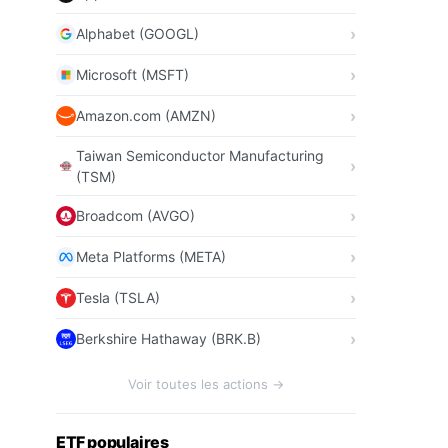
Alphabet (GOOGL)
Microsoft (MSFT)
Amazon.com (AMZN)
Taiwan Semiconductor Manufacturing
(TSM)
Broadcom (AVGO)
Meta Platforms (META)
Tesla (TSLA)
Berkshire Hathaway (BRK.B)
Voir toutes les actions →
ETF populaires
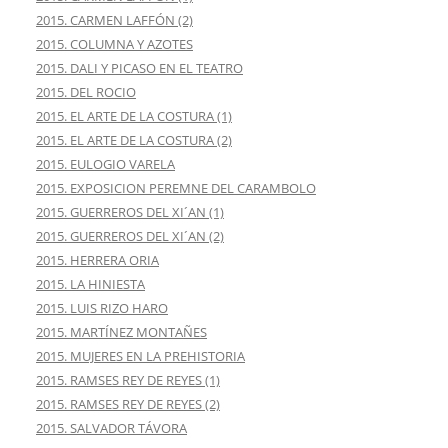
2015. CARMEN LAFFÓN (2)
2015. COLUMNA Y AZOTES
2015. DALI Y PICASO EN EL TEATRO
2015. DEL ROCIO
2015. EL ARTE DE LA COSTURA (1)
2015. EL ARTE DE LA COSTURA (2)
2015. EULOGIO VARELA
2015. EXPOSICION PEREMNE DEL CARAMBOLO
2015. GUERREROS DEL XI´AN (1)
2015. GUERREROS DEL XI´AN (2)
2015. HERRERA ORIA
2015. LA HINIESTA
2015. LUIS RIZO HARO
2015. MARTÍNEZ MONTAÑES
2015. MUJERES EN LA PREHISTORIA
2015. RAMSES REY DE REYES (1)
2015. RAMSES REY DE REYES (2)
2015. SALVADOR TÁVORA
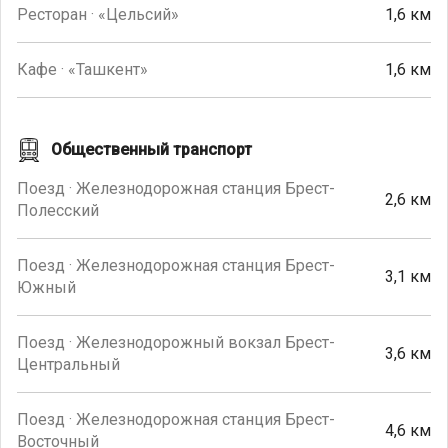
Ресторан · «Цельсий»
1,6 км
Кафе · «Ташкент»
1,6 км
Общественный транспорт
Поезд · Железнодорожная станция Брест-
2,6 км
Полесский
Поезд · Железнодорожная станция Брест-
3,1 км
Южный
Поезд · Железнодорожный вокзал Брест-
3,6 км
Центральный
Поезд · Железнодорожная станция Брест-
4,6 км
Восточный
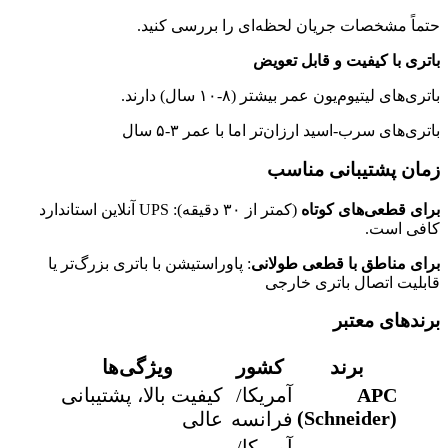
تماً مشخصات جریان لحظه‌ای را بررسی کنید.
اتری با کیفیت و قابل تعویض
تری‌های لیتیوم‌یون عمر بیشتر (۸-۱۰ سال) دارند.
تری‌های سرب-اسید ارزان‌تر اما با عمر ۳-۵ سال
مان پشتیبانی مناسب
رای قطعی‌های کوتاه
(کمتر از ۳۰ دقیقه): UPS آنلاین استاندارد
افی است.
رای مناطق با قطعی طولانی
: پاوراستیشن با باتری بزرگ‌تر یا
ابلیت اتصال باتری خارجی
رندهای معتبر
برند
کشور
ویژگی‌ها
APC
آمریکا/
کیفیت بالا، پشتیبانی
(Schneider)
فرانسه
عالی
آمریکا/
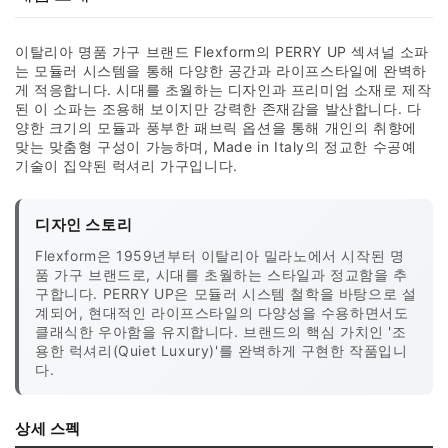
이탈리아 명품 가구 브랜드 Flexform의 PERRY UP 섹셔널 소파
는 모듈러 시스템을 통해 다양한 공간과 라이프스타일에 완벽하
게 적응합니다. 시대를 초월하는 디자인과 프리미엄 소재로 제작
된 이 소파는 조용해 보이지만 강력한 존재감을 발산합니다. 다
양한 크기의 모듈과 풍부한 패브릭 옵션을 통해 개인의 취향에
맞는 맞춤형 구성이 가능하며, Made in Italy의 정교한 수공예
기술이 집약된 럭셔리 가구입니다.
디자인 스토리
Flexform은 1959년부터 이탈리아 밀라노에서 시작된 명
품 가구 브랜드로, 시대를 초월하는 스타일과 정교함을 추
구합니다. PERRY UP은 모듈러 시스템 철학을 바탕으로 설
계되어, 현대적인 라이프스타일의 다양성을 수용하면서도
클래식한 우아함을 유지합니다. 브랜드의 핵심 가치인 '조
용한 럭셔리(Quiet Luxury)'를 완벽하게 구현한 작품입니
다.
상세 스펙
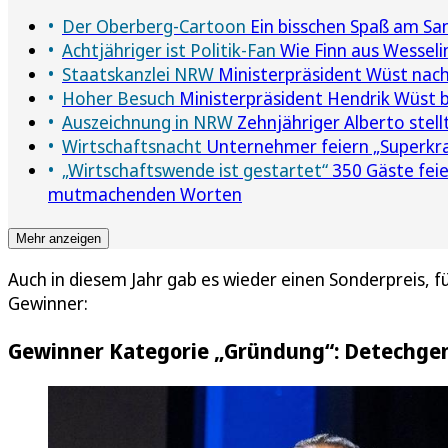
Der Oberberg-Cartoon
Ein bisschen Spaß am San
Achtjähriger ist Politik-Fan
Wie Finn aus Wesseli
Staatskanzlei NRW
Ministerpräsident Wüst nach T
Hoher Besuch
Ministerpräsident Hendrik Wüst be
Auszeichnung in NRW
Zehnjähriger Alberto stel
Wirtschaftsnacht
Unternehmer feiern „Superkra
„Wirtschaftswende ist gestartet“
350 Gäste feie
mutmachenden Worten
Mehr anzeigen
Auch in diesem Jahr gab es wieder einen Sonderpreis, f
Gewinner:
Gewinner Kategorie „Gründung“: Detechg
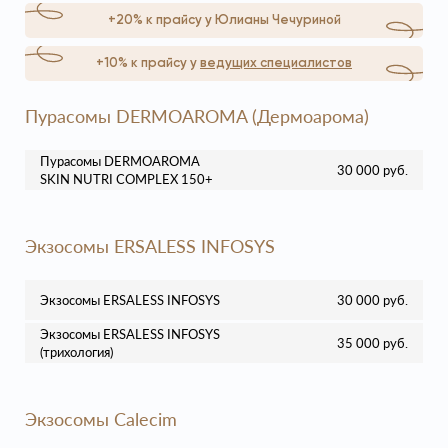
+20% к прайсу у Юлианы Чечуриной
+10% к прайсу у
ведущих специалистов
Пурасомы DERMOAROMA (Дермоарома)
Пурасомы DERMOAROMA
30 000 руб.
SKIN NUTRI COMPLEX 150+
Экзосомы ERSALESS INFOSYS
Экзосомы ERSALESS INFOSYS
30 000 руб.
Экзосомы ERSALESS INFOSYS
35 000 руб.
(трихология)
Экзосомы Calecim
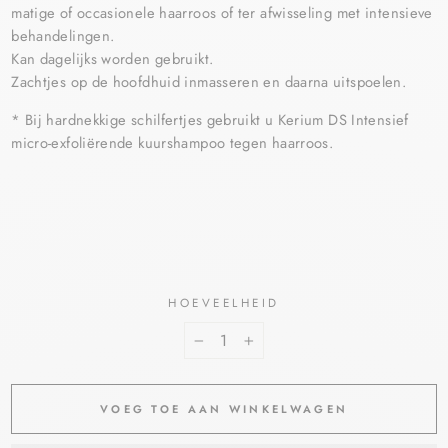
matige of occasionele haarroos of ter afwisseling met intensieve
behandelingen.
Kan dagelijks worden gebruikt.
Zachtjes op de hoofdhuid inmasseren en daarna uitspoelen.
* Bij hardnekkige schilfertjes gebruikt u Kerium DS Intensief
micro-exfoliërende kuurshampoo tegen haarroos.
HOEVEELHEID
−
+
VOEG TOE AAN WINKELWAGEN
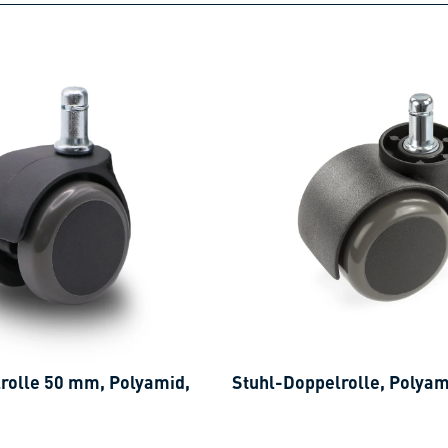
rolle 50 mm, Polyamid,
Stuhl-Doppelrolle, Polyam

------------------------------------------------

Exercise details>
Search the material above for lines containing the string "Ministerpräsident", then pull them out.

Response to the task>
Ministerpräsident Wüst nach T
Ministerpräsident Hendrik Wüst be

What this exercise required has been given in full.